What to produce.
Scan the entries below for the word "Policies". Copy each line that has it.
[Opening Data provided section]
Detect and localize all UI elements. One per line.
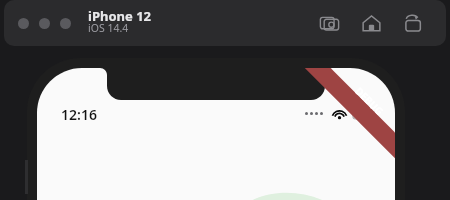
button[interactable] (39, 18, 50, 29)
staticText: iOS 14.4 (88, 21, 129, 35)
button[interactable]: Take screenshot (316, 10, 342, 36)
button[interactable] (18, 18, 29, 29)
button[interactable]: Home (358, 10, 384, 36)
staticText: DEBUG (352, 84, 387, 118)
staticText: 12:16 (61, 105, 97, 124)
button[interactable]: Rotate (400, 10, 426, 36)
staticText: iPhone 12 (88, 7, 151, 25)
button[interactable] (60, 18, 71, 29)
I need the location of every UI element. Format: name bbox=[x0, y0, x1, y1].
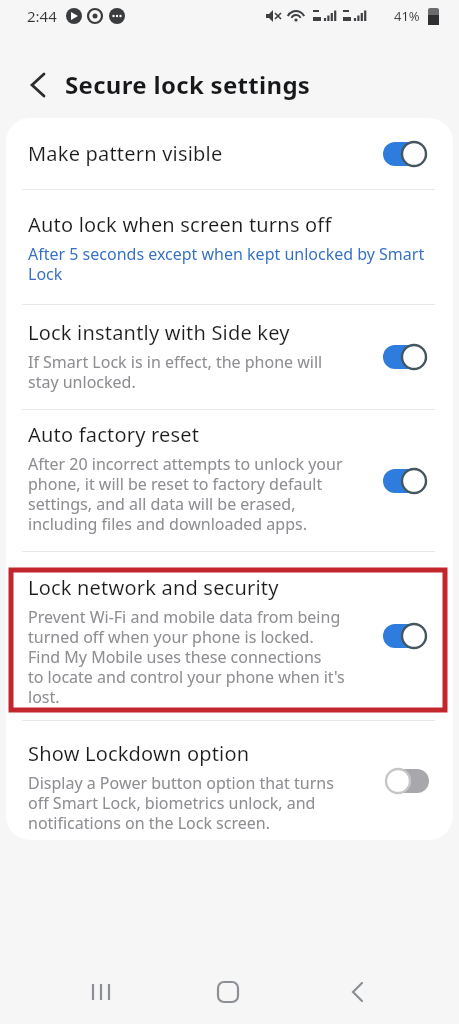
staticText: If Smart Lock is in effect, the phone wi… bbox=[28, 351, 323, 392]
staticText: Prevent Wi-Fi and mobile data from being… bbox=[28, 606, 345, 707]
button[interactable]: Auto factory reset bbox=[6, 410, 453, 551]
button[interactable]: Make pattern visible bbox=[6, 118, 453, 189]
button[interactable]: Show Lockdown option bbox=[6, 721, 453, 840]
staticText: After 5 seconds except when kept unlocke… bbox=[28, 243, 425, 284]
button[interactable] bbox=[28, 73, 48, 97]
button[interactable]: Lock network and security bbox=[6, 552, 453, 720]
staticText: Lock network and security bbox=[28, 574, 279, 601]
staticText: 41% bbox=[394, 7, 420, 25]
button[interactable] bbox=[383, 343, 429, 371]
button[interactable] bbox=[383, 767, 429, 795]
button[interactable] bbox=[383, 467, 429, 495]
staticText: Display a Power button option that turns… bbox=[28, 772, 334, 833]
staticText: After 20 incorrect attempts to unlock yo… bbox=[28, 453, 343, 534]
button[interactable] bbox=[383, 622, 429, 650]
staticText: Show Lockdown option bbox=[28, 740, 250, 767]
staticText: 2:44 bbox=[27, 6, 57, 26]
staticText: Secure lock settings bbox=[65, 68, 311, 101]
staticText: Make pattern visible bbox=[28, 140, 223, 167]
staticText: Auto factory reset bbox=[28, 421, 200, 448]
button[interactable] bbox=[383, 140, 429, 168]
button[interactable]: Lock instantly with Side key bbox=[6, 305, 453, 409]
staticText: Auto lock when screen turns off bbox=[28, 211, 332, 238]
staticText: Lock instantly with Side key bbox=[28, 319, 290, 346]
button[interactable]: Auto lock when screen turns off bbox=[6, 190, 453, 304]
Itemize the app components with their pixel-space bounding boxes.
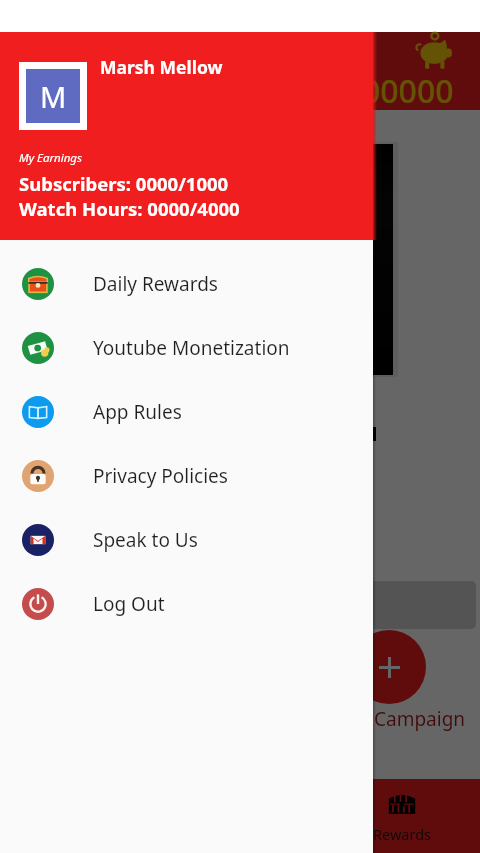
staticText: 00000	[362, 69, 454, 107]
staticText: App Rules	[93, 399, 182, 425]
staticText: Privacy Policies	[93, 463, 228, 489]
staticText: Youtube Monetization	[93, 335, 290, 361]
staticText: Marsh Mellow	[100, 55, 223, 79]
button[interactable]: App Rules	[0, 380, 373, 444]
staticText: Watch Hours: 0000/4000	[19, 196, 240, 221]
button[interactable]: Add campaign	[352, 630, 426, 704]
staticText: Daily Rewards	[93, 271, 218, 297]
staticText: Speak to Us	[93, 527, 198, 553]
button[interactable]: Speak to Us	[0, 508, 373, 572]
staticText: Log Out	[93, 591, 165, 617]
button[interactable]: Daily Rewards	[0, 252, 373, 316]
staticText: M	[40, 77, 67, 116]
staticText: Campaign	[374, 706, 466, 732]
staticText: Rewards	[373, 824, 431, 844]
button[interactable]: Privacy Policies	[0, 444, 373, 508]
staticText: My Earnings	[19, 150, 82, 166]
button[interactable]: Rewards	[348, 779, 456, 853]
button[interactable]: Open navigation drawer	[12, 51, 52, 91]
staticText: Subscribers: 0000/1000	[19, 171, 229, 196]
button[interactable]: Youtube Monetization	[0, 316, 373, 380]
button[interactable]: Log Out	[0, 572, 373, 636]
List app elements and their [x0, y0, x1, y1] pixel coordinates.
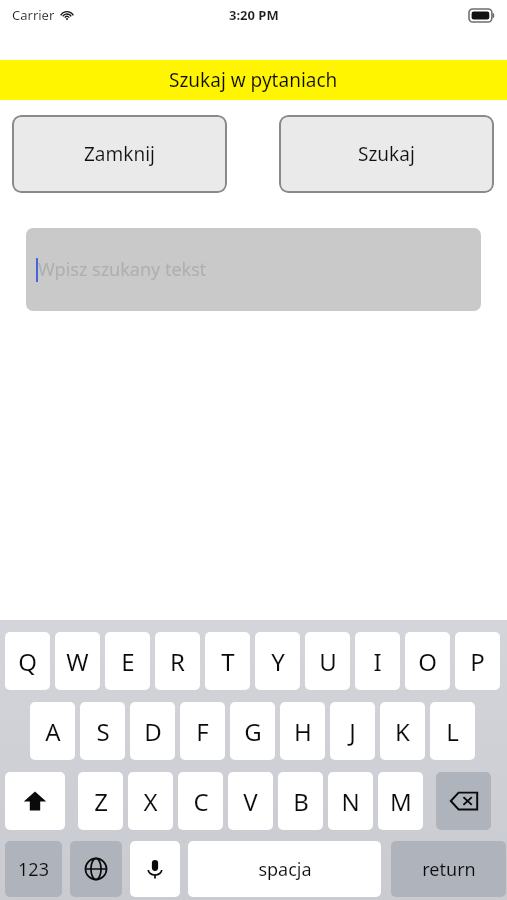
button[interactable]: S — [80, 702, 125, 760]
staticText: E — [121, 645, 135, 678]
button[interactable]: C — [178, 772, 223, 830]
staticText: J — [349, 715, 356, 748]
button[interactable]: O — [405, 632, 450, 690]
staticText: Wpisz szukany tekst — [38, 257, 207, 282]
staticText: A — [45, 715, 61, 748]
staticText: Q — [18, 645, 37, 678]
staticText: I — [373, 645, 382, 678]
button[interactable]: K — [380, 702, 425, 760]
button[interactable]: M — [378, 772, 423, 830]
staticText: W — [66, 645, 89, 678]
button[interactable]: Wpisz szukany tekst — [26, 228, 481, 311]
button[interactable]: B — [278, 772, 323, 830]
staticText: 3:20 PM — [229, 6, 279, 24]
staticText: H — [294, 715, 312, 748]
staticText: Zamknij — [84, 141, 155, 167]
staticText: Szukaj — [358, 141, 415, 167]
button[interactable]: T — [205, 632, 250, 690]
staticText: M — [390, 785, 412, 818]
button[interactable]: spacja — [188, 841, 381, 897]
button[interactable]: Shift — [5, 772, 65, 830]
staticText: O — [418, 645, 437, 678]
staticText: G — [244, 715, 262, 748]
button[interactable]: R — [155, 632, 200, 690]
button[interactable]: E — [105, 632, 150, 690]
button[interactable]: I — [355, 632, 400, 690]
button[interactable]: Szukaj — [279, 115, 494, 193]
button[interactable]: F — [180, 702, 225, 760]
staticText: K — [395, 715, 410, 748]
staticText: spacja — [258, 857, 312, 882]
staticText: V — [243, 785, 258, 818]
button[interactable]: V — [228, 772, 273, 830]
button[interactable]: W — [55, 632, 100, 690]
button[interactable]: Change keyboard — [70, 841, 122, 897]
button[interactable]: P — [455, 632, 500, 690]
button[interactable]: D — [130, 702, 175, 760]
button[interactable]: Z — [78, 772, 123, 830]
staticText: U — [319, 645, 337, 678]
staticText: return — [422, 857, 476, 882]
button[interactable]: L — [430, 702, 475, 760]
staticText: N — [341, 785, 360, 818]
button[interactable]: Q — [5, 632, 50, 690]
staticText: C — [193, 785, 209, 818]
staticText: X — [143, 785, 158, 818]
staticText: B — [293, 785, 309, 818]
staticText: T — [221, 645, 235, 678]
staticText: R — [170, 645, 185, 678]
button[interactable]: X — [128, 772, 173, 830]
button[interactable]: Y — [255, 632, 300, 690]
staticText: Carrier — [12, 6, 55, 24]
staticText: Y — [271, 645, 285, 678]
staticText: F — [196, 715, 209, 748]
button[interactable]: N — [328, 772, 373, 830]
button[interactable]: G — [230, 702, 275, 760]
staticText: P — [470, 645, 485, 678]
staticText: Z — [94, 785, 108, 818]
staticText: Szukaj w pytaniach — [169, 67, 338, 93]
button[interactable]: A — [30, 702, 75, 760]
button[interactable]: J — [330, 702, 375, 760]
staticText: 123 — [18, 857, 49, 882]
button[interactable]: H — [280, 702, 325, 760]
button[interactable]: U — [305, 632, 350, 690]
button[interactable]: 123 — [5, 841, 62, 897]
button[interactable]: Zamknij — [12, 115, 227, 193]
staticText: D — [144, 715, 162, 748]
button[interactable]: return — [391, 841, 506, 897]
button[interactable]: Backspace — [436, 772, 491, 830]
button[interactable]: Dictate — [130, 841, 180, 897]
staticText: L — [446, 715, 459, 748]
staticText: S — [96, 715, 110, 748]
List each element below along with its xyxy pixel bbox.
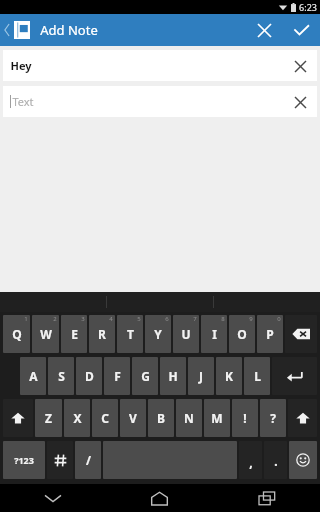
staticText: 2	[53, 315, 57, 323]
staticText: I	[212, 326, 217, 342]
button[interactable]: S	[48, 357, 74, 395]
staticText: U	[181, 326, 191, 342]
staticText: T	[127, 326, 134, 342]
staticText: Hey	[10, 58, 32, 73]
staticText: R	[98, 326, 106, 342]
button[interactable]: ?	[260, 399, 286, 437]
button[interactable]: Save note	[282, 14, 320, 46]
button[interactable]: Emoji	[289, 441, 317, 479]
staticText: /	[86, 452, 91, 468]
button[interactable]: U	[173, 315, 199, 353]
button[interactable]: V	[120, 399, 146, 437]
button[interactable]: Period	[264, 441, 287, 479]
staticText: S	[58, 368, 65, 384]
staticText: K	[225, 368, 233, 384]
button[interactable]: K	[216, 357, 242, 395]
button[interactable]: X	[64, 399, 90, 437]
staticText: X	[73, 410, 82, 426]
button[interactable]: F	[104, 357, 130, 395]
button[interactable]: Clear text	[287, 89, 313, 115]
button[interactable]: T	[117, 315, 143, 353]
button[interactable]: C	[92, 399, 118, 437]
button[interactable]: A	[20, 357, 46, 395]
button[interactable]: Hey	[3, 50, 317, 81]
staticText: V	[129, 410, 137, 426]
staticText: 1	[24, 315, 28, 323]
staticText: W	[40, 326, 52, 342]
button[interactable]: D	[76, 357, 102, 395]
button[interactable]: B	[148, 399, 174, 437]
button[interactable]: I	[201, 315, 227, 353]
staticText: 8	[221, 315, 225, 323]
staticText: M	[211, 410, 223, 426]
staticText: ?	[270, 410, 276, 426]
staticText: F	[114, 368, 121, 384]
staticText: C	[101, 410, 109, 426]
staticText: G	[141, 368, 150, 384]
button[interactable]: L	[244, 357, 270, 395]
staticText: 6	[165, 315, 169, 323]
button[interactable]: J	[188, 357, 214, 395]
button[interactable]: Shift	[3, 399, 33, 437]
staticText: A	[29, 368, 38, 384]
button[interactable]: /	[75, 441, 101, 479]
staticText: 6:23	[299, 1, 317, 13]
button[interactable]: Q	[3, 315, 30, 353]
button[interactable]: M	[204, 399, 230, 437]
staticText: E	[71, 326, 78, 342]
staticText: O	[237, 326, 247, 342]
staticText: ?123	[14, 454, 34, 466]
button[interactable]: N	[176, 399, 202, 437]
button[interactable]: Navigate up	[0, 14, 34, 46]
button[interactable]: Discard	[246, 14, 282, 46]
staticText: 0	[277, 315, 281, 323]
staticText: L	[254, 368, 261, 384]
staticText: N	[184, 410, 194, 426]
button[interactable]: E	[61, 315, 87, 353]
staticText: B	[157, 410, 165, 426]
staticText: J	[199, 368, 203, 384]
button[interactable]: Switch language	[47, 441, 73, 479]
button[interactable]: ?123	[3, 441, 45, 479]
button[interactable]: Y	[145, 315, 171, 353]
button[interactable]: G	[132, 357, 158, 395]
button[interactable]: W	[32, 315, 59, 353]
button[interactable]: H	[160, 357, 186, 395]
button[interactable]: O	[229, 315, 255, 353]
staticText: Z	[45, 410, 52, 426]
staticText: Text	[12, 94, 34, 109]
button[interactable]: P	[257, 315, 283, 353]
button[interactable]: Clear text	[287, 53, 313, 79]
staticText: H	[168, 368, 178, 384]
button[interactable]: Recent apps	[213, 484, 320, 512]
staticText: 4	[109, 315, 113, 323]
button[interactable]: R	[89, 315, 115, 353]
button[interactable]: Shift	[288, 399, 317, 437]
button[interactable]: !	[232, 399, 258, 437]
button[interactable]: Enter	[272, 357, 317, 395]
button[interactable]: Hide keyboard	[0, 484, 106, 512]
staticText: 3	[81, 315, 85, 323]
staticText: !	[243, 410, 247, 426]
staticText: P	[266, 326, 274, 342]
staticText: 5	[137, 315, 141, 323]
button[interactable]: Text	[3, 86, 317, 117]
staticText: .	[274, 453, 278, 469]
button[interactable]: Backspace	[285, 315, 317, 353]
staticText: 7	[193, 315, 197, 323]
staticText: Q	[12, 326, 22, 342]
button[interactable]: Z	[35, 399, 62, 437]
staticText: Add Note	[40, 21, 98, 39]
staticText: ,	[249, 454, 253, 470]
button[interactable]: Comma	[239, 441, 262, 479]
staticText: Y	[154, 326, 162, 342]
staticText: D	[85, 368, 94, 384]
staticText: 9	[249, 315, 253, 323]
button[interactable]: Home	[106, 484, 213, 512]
[Closing Data provided section]
Finished task.
staticText: Privacy Policies	[93, 463, 228, 489]
button[interactable]: Privacy Policies	[0, 444, 373, 508]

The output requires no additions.